Starting with the first line below, reproduce each line exactly until you have included the one bearing "Image resolution: width=1130".

-- Opening Marker --

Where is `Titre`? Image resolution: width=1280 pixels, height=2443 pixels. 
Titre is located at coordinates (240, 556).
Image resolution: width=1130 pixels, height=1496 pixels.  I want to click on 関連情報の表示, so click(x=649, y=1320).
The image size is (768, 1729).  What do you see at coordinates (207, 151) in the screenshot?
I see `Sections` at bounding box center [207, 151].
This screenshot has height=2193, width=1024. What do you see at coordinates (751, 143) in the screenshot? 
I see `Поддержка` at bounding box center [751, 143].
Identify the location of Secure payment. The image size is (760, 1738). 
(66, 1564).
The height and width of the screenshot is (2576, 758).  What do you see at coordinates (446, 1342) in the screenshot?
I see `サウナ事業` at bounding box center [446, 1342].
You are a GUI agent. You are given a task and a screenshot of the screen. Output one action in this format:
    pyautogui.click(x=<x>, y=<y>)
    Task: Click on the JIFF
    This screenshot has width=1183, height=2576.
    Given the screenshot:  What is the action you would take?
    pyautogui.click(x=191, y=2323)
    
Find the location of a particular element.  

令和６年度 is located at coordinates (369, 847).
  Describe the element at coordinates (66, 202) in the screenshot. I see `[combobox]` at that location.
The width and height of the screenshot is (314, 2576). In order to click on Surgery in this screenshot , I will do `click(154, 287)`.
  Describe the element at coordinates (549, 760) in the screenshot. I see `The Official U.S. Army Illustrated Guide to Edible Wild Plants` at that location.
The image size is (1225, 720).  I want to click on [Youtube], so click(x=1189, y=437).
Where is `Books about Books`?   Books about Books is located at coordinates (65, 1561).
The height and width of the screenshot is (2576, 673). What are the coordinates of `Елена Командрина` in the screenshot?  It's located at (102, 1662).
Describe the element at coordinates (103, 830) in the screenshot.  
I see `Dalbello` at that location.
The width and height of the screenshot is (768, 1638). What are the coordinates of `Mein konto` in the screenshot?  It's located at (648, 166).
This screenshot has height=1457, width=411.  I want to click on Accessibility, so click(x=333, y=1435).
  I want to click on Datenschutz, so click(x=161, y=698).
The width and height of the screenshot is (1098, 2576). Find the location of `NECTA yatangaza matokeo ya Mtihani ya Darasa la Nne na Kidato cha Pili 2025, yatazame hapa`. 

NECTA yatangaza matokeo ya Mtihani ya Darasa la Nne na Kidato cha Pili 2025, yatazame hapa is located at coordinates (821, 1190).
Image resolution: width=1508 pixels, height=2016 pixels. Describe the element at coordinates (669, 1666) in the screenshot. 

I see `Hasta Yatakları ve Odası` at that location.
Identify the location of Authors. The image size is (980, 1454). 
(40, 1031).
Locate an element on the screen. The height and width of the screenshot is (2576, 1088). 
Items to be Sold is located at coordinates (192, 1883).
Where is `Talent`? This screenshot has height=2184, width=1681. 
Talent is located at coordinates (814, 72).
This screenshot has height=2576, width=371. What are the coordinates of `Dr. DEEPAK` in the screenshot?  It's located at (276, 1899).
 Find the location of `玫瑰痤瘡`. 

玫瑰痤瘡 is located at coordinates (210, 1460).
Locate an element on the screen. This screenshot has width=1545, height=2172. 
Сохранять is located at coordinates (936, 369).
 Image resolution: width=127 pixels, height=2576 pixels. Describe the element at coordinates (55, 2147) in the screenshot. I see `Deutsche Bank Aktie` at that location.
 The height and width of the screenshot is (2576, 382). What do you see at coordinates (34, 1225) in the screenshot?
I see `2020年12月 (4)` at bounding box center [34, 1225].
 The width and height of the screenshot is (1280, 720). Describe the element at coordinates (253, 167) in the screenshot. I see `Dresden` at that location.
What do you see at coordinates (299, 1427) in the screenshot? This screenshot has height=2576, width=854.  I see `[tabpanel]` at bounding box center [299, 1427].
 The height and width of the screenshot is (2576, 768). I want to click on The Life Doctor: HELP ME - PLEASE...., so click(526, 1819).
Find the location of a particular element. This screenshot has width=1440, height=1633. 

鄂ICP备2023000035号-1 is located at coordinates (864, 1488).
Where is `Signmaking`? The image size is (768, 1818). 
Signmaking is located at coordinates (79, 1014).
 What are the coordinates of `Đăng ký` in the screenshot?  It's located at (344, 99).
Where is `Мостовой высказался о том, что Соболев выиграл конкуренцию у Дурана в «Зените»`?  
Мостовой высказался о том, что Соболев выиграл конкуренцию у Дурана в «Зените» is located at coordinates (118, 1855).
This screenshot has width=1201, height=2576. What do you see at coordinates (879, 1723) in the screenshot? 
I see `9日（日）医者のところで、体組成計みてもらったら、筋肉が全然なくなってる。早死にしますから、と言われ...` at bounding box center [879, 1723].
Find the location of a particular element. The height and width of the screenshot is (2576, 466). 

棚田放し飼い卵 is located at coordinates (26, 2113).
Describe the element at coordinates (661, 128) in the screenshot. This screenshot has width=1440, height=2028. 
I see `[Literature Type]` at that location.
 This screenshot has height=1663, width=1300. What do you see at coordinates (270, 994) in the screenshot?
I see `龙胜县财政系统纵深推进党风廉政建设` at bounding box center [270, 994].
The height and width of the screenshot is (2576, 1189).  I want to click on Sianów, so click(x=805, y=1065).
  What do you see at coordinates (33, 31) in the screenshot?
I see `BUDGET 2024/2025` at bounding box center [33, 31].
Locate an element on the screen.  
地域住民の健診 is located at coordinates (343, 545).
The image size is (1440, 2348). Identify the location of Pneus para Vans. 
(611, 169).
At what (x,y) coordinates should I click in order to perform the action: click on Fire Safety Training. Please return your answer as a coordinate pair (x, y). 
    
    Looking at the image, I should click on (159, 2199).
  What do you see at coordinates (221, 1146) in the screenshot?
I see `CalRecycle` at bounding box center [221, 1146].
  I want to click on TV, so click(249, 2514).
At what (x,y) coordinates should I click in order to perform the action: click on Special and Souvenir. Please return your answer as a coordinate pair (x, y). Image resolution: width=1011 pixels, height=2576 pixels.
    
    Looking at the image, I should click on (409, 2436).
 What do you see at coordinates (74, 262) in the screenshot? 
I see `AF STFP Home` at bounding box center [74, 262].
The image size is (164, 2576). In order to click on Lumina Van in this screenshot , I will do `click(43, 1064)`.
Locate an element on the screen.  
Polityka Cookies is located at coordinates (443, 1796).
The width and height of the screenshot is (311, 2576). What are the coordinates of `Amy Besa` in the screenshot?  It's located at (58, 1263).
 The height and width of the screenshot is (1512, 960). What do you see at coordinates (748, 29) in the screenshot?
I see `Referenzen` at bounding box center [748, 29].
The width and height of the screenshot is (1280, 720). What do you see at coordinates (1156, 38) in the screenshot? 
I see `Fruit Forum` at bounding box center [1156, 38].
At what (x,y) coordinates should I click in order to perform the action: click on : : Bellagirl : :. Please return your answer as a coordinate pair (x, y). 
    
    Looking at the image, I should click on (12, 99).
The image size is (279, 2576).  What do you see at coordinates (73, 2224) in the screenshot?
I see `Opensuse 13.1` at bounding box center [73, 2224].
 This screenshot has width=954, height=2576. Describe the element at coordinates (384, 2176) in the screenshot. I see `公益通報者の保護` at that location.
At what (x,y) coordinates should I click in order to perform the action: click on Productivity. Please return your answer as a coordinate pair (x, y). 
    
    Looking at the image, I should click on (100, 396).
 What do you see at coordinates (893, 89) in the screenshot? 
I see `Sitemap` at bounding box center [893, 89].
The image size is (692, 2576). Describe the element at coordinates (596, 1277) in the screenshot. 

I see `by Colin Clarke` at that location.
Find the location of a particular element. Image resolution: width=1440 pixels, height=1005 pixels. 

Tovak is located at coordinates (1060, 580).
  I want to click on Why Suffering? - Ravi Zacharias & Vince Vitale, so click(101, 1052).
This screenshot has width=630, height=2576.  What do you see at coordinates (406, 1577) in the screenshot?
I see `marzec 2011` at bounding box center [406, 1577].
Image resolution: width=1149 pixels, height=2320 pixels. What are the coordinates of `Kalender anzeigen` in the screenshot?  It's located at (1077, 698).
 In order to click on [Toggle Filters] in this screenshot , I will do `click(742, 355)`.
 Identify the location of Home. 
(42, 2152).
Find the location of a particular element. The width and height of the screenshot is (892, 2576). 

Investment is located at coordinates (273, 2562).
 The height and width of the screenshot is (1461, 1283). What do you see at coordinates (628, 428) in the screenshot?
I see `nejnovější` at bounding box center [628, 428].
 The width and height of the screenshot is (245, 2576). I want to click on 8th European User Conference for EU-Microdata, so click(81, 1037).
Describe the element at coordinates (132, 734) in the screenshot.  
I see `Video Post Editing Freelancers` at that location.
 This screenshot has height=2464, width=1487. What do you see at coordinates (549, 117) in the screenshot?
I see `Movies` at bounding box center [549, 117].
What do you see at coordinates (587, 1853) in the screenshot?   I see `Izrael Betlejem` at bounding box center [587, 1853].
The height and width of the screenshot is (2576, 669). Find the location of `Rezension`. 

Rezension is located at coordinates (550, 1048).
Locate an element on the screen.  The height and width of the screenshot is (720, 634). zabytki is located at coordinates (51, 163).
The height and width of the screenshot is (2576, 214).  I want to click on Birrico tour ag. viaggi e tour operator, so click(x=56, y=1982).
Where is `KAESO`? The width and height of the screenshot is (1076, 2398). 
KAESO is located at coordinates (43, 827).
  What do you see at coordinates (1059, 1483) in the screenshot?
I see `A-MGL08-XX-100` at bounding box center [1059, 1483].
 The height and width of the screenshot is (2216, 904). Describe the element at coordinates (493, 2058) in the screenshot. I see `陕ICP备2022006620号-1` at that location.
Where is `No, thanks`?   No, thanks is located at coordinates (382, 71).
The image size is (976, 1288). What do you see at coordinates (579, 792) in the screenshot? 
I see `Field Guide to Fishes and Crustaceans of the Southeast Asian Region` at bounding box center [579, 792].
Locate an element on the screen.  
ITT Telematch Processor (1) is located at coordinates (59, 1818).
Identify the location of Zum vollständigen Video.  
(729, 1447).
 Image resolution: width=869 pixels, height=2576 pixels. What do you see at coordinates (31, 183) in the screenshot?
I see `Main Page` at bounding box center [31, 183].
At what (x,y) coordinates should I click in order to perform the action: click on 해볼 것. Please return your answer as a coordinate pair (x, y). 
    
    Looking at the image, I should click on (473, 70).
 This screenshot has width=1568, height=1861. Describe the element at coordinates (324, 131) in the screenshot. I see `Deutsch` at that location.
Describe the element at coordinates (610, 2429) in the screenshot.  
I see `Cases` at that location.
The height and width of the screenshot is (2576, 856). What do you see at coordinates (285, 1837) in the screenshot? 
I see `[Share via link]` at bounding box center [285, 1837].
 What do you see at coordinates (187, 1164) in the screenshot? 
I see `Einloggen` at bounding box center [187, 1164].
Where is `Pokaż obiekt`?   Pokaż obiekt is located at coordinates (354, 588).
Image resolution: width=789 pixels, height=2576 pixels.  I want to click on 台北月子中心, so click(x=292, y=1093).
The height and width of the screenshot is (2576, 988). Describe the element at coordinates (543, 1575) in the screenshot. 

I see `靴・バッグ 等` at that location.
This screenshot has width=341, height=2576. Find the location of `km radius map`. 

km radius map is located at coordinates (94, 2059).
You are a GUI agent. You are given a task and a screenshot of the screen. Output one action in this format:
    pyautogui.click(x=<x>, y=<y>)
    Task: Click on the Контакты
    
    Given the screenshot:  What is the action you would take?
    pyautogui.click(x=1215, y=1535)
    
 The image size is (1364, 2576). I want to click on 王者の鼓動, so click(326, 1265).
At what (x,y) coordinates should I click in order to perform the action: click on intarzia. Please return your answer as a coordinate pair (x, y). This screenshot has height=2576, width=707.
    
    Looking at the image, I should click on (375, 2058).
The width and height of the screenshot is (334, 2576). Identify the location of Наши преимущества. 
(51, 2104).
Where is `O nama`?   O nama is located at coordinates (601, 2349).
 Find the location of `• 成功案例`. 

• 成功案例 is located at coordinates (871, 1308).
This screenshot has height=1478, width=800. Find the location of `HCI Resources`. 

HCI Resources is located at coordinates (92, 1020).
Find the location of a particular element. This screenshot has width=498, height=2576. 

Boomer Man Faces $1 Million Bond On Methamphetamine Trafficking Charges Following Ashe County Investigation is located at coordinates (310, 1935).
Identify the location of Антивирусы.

-- Closing Marker --

(Result of the exercise):
Where is `Titre`? Image resolution: width=1280 pixels, height=2443 pixels. 
Titre is located at coordinates (240, 556).
Image resolution: width=1130 pixels, height=1496 pixels.  I want to click on 関連情報の表示, so click(x=649, y=1320).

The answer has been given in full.